Greetings!
Sometimes we can get caught up in wealth and material things and never consider the value of one’s legacy when your athletic career comes to an end. What did you leave behind? What was your impact – both on the field but even more importantly, away from the sidelines?
Like USC QB Matt Barkley,
Notre Dame’s all-everything linebacker Manti Te’o, also turned away the
riches of the NFL to return for his senior season in college football. Both are
considered Heisman Trophy candidates in 2012. Each is embedded as one can get in
their university culture and like the Olympic Torch, their “flame” will never
dim in the eyes of their school’s legions of followers and alumni.
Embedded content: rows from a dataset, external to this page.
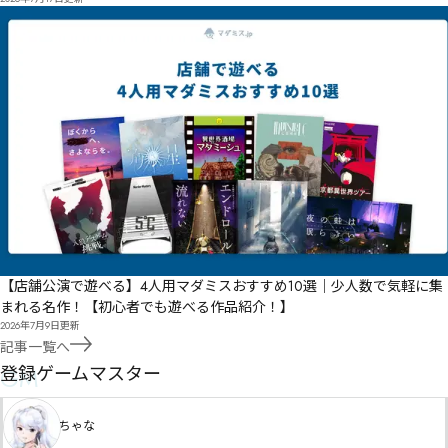
【店舗公演で遊べる】4人用マダミスおすすめ10選｜少人数で気軽に集
まれる名作！【初心者でも遊べる作品紹介！】
2026年7月9日
更新
記事一覧へ
GM
登録ゲームマスター
ちゃな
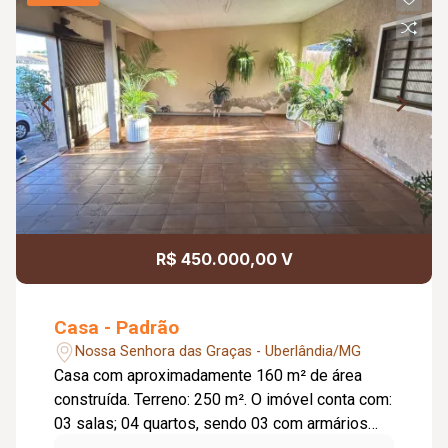
R$ 450.000,00 V
Casa - Padrão
Nossa Senhora das Graças - Uberlândia/MG
Casa com aproximadamente 160 m² de área
construída. Terreno: 250 m². O imóvel conta com:
03 salas; 04 quartos, sendo 03 com armários
embutidos; Banheiro social com armário e box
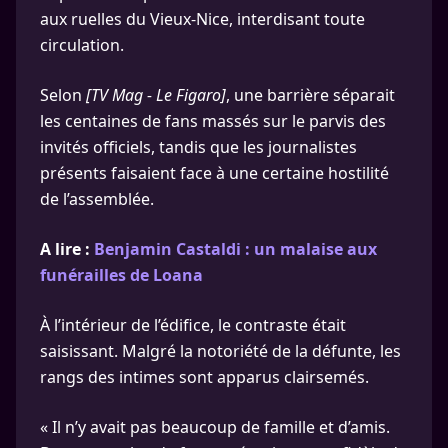
aux ruelles du Vieux-Nice, interdisant toute
circulation.
Selon
[TV Mag - Le Figaro]
, une barrière séparait
les centaines de fans massés sur le parvis des
invités officiels, tandis que les journalistes
présents faisaient face à une certaine hostilité
de l’assemblée.
A lire :
Benjamin Castaldi : un malaise aux
funérailles de Loana
À l’intérieur de l’édifice, le contraste était
saisissant. Malgré la notoriété de la défunte, les
rangs des intimes sont apparus clairsemés.
« Il n’y avait pas beaucoup de famille et d’amis.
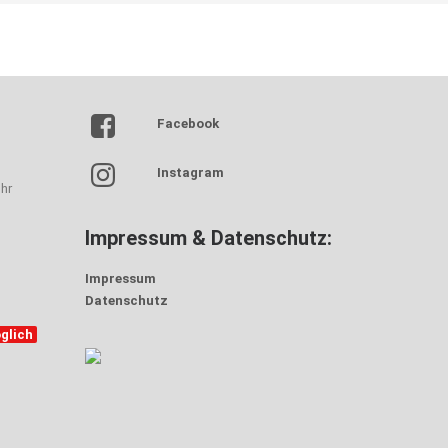
Facebook
Instagram
hr
Impressum & Datenschutz:
Impressum
Datenschutz
glich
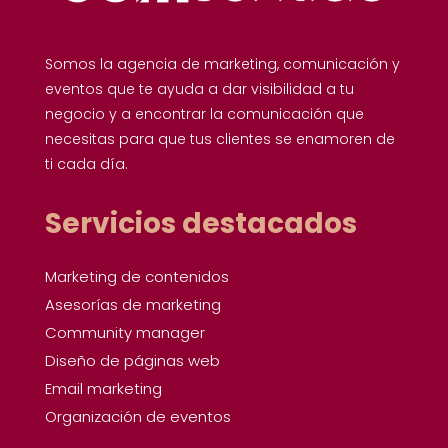
Somos la agencia de marketing, comunicación y
eventos que te ayuda a dar visibilidad a tu
negocio y a encontrar la comunicación que
necesitas para que tus clientes se enamoren de
ti cada día.
Servicios destacados
Marketing de contenidos
Asesorías de marketing
Community manager
Diseño de páginas web
Email marketing
Organización de eventos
“The NFL is my goal, not my dream,”
said Te’o. “My dream is to have an impact on people. I think I'm doing that, and
I'm not finished yet. People all around need to see that there's more to life
than dollar bills, there's more to life than just money signs. It's education, it's relationships with people,
it's honoring people, honoring where you come from. That's what I hoped to
portray with my decision to return to Notre Dame because those things are
important to me."
A humbled athlete who often can be
seen in-and-around the Golden Dome, shaking hands and greeting strangers. Eating
along in the dining hall, more than likely, Te’o is known to invite the person
over to his table. If there’s a need for a player to visit sick children at the
local pediatric hospital or with kids left homeless at a shelter, Te’o is as
automatic as it gets to lend a hand and a smile.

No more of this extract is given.